According to the Court, even though the employer tried to show the termination as a simple disengagement of daily wage workers, in substance it amounted to punishment, which is not legally permissible.
The petitioners in this case had approached the Court seeking quashing of an office order issued by Magadh Mahila College, Patna University, under the signature of the Head Clerk, acting on alleged telephonic instructions from the Vice-Chancellor. The order terminated their services for participating in a strike held between 10.08.2015 and 09.09.2015.
The petitioners argued that the termination order was completely arbitrary, illegal and stigmatic, and violated Articles 14, 16 and 21 of the Constitution of India.
They pointed out that a binding settlement had been entered into between the University and the employees’ union, which was duly approved by the Vice-Chancellor, and this settlement specifically provided that no employee would be victimised for participating in the strike.
It was further argued that despite this settlement, only the petitioners were selectively terminated, while other similarly placed daily wage and ad-hoc employees, including those junior to them, were allowed to continue in service. This, according to the petitioners, amounted to clear hostile discrimination.
While examining the matter, the High Court rejected the argument that the petitioners should have been asked to approach the Industrial Disputes Act forum. The Court held that writ jurisdiction was fully maintainable in this case since the challenge was to arbitrary administrative action violating constitutional rights.
The Court observed,
“… the availability of a remedy under the Industrial Disputes Act, 1947, cannot be said to be an equally efficacious remedy in the facts of the present case, where the petitioner seeks judicial review of administrative action on constitutional and legal grounds. In such circumstances, relegating the petitioner to an alternative forum would amount to denial of effective and immediate relief.”

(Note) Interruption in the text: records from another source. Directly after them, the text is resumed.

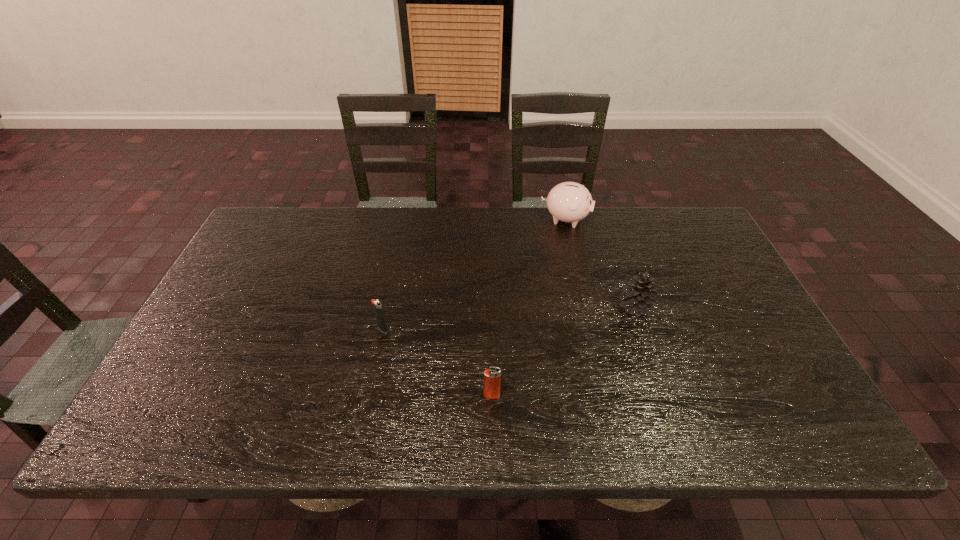 You are a GUI agent. You are given a task and a screenshot of the screen. Output one action in this format:
    pyautogui.click(x=<x>, y=<y>)
    Task: Click on the vacant area situated 0.060m on the right of the left igniter
    The image size is (960, 540).
    Given the screenshot: What is the action you would take?
    pyautogui.click(x=411, y=329)

This screenshot has height=540, width=960. In order to click on vacant area located 0.060m on the front of the nearer igniter in this screenshot , I will do `click(492, 423)`.

This screenshot has width=960, height=540. Identify the location of object that is at the far edge. (570, 202).

Image resolution: width=960 pixels, height=540 pixels. I want to click on free spot at the far edge of the desktop, so click(338, 234).

I want to click on vacant space at the near edge, so click(x=687, y=413).

This screenshot has height=540, width=960. In the image, there is a desktop. Identify the location of vacant space at the left edge. pyautogui.click(x=245, y=341).

Locate an element on the screen. This screenshot has width=960, height=540. vacant space at the right edge of the desktop is located at coordinates (745, 338).

Locate an element on the screen. This screenshot has width=960, height=540. blank area at the near right corner is located at coordinates (796, 413).

Locate an element on the screen. The image size is (960, 540). free space between the farthest object and the leftmost object is located at coordinates (474, 274).

At what (x,y) coordinates should I click in order to perform the action: click on empty space between the farthest object and the pinecone. Please return your answer as a coordinate pair (x, y). The width and height of the screenshot is (960, 540). Looking at the image, I should click on (600, 263). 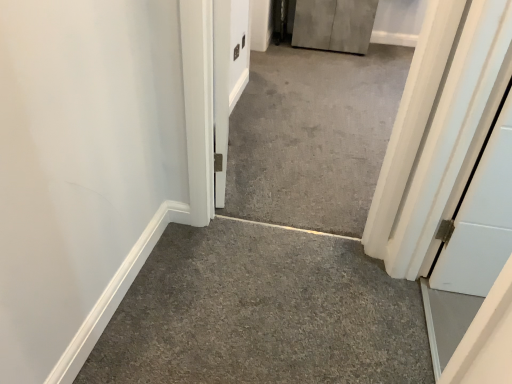 What do you see at coordinates (313, 136) in the screenshot? I see `gray concrete at center` at bounding box center [313, 136].

Find the location of a particular element. gray concrete at center is located at coordinates (313, 136).

What is the approximate height of gray concrete at center?

The height of gray concrete at center is 3.50 feet.

At what (x,y) coordinates should I click in order to perform the action: click on gray concrete at center. Please return your answer as a coordinate pair (x, y). Looking at the image, I should click on (313, 136). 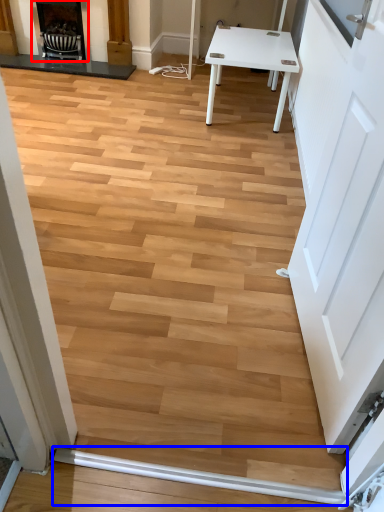 Question: Which object appears closest to the camera in this image, fireplace (highlighted by a red box) or beam (highlighted by a blue box)?

Choices:
 (A) fireplace
 (B) beam

Answer: (B)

The Court made it clear that whether an employee is permanent, daily wager or casual worker, removal from service for participating in a strike amounts to alleging misconduct.
Such an allegation cannot be made without following due process. The Court categorically stated that a show cause notice, charge-sheet and proper domestic enquiry are mandatory in such situations.
The Court observed,
“No such procedure has been carried out in the present case which emerges as an admitted position. In such view of the matter, Annexure-18 dated 10.09.2015 being stigmatic order not preceded by issuance of show cause or charge-sheet or holding of enquiry becomes totally illegal. Such an allegation necessarily required a proper enquiry and adherence to the principles of natural justice. The impugned termination, having been effected without issuance of any charge sheet, without affording an opportunity of hearing, and without any enquiry, is thus procedurally infirm”.
The High Court further held that since the termination was based on alleged absence during the strike period, and since the strike itself was covered by a settlement approved by the competent authority, the termination order could not stand in law.
The Court also found serious fault with the claim that the termination was done based on telephonic instructions, observing that such instructions have no legal value.
The Court stated,
“Further, the assertion that the disengagement was effected on the basis of alleged telephonic instructions, without any formal written order of the competent authority, only reinforces the illegality of the action. Termination of service, particularly one having civil consequences, must emanate from a competent authority through a lawful and reasoned order”.
The Court went on to observe that even if the termination is assumed to be non-stigmatic, it would still amount to retrenchment under the Industrial Disputes Act. Since the mandatory conditions under Section 25-F were not followed, the termination was illegal from the very beginning.
The Court held,
“It is trite that even daily wage employees are entitled to protection against arbitrary State action and they are certainly entitled to equal treatment and fairness in disengagement. The impugned action, viewed in light of the continued engagement of juniors and similarly situated persons, therefore cannot be sustained. Further, the respondents have not placed on record any reasons, much less recorded reasons, justifying departure from the statutory norm of last-come-first-go. In the absence of such recorded justification, the selective retrenchment of the petitioner, while retaining juniors, is in direct contravention of Section 25-G of the Industrial Disputes Act. It is well settled that compliance with Section 25-G is not an empty formality but a substantive safeguard intended to prevent arbitrary and discriminatory retrenchment. Any retrenchment effected in violation of the said provision is rendered legally unsustainable”.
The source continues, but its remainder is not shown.